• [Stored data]
• • • •

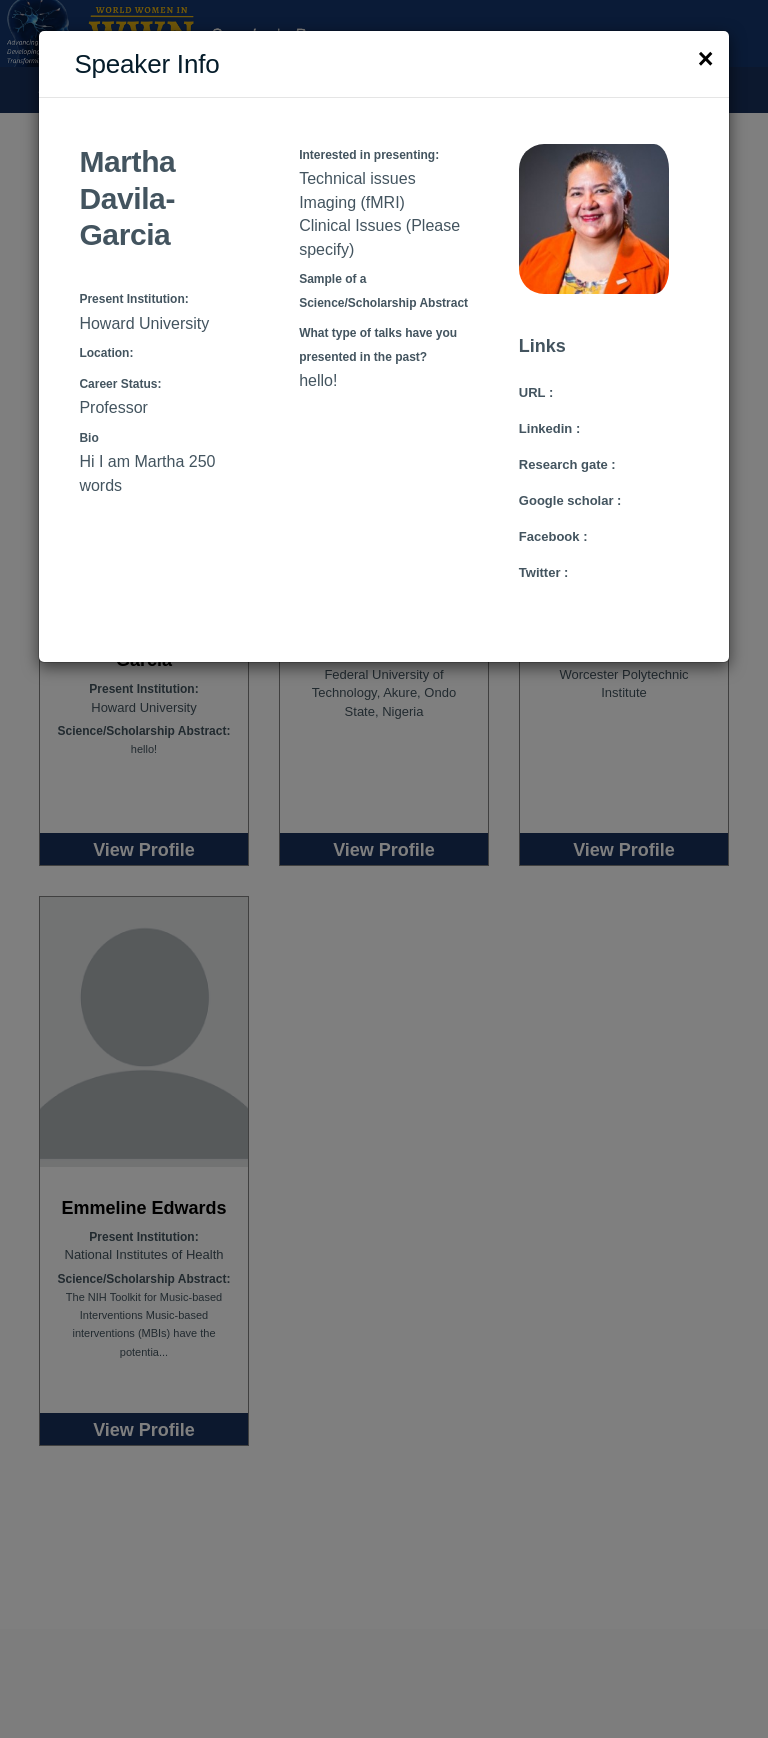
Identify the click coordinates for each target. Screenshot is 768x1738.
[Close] (706, 59)
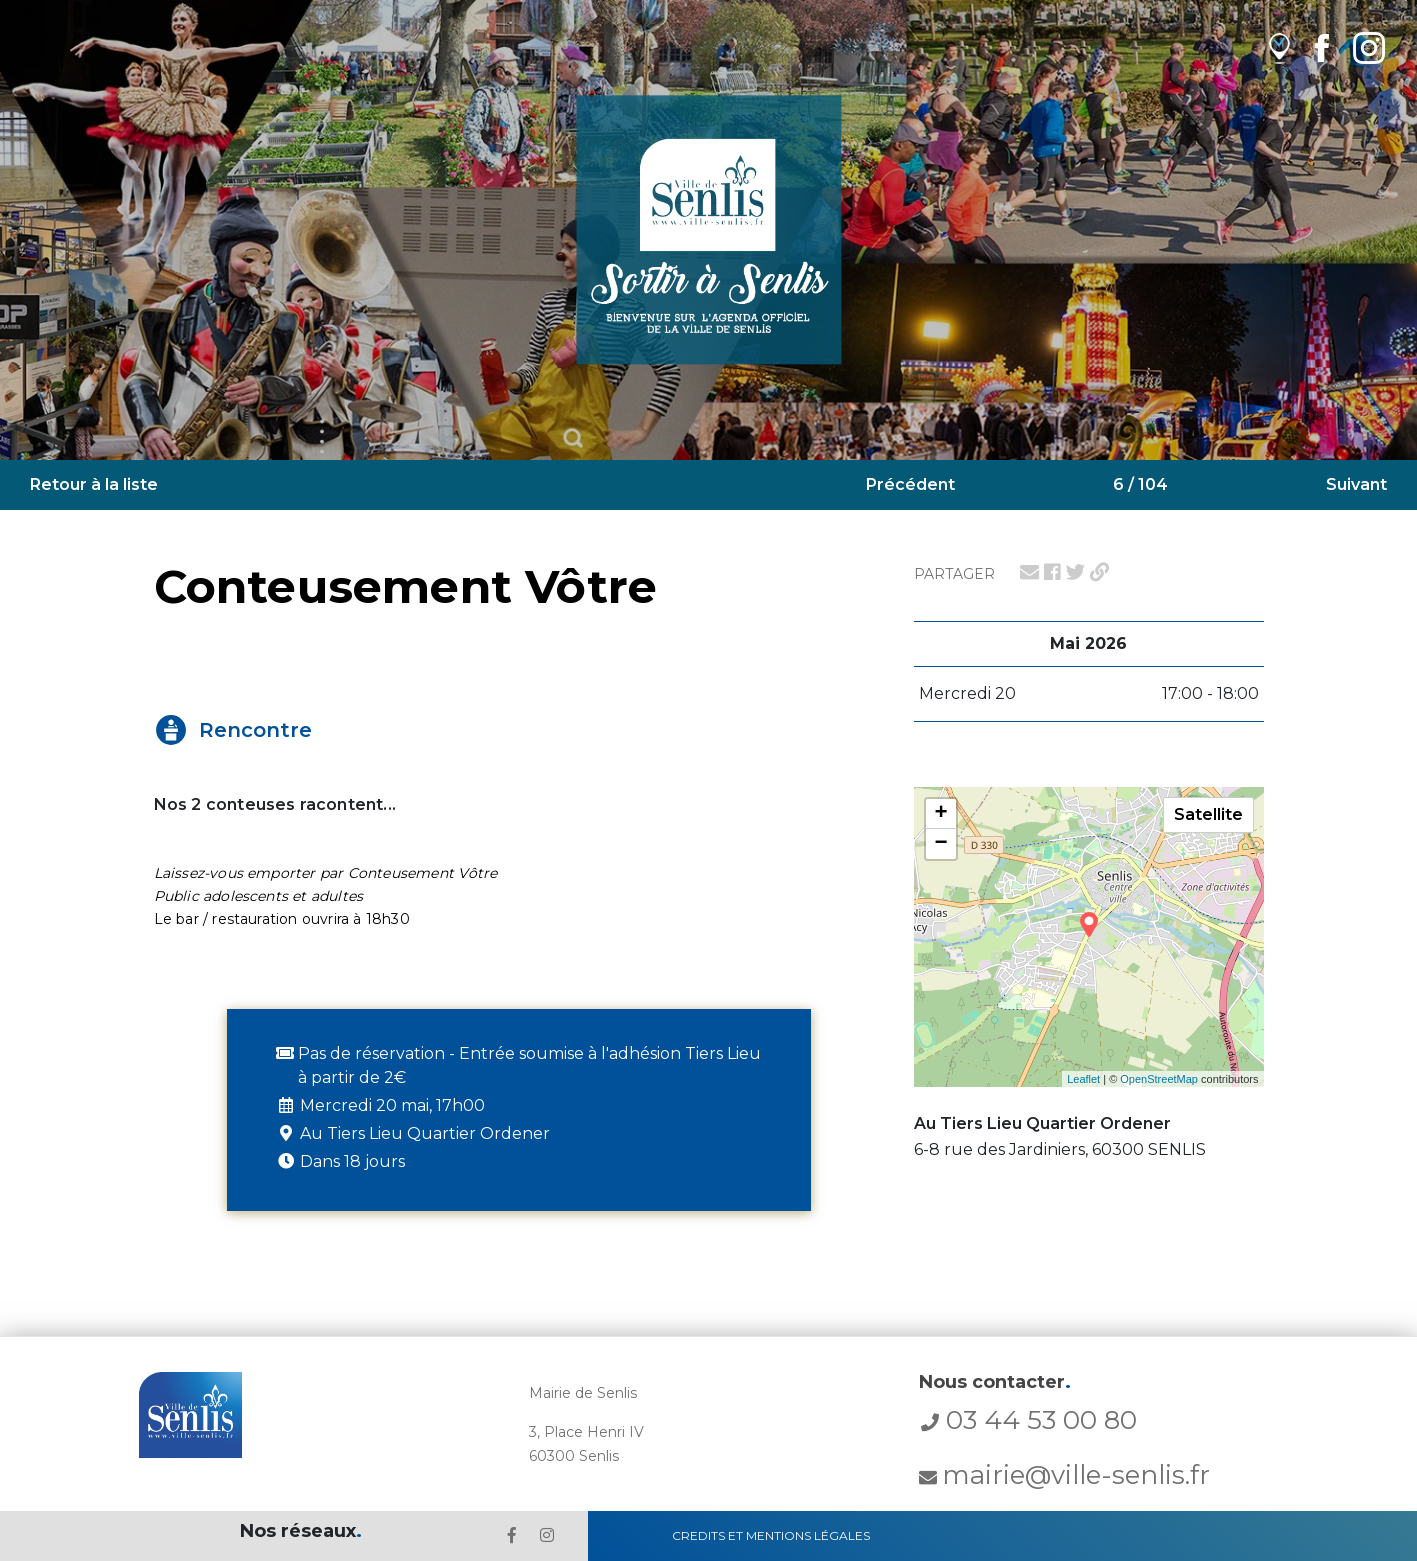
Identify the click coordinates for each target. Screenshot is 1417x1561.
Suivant (1356, 484)
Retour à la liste (94, 484)
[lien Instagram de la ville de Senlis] (1369, 47)
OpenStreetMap (1159, 1079)
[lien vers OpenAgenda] (1279, 47)
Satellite (1208, 814)
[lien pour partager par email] (1029, 572)
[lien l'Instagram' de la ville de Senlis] (547, 1535)
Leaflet (1083, 1079)
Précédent (910, 484)
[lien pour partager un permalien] (1099, 572)
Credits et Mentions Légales (771, 1535)
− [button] (940, 844)
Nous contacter (995, 1382)
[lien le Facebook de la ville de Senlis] (512, 1535)
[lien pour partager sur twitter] (1075, 572)
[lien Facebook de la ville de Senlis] (1321, 47)
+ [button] (940, 814)
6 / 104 (1140, 484)
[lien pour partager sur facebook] (1052, 572)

• • • •

• [ASSIGNMENT] Nothing from before the line containing "Satellite (1208, 814)" should appear; copy that line and each one after it through the last line of the entries, exactly.

• [EXERCISE ANSWER]
Satellite (1208, 814)
[lien pour partager par email] (1029, 572)
[lien l'Instagram' de la ville de Senlis] (547, 1535)
Leaflet (1083, 1079)
Précédent (910, 484)
[lien pour partager un permalien] (1099, 572)
Credits et Mentions Légales (771, 1535)
− [button] (940, 844)
Nous contacter (995, 1382)
[lien le Facebook de la ville de Senlis] (512, 1535)
[lien pour partager sur twitter] (1075, 572)
[lien Facebook de la ville de Senlis] (1321, 47)
+ [button] (940, 814)
6 / 104 (1140, 484)
[lien pour partager sur facebook] (1052, 572)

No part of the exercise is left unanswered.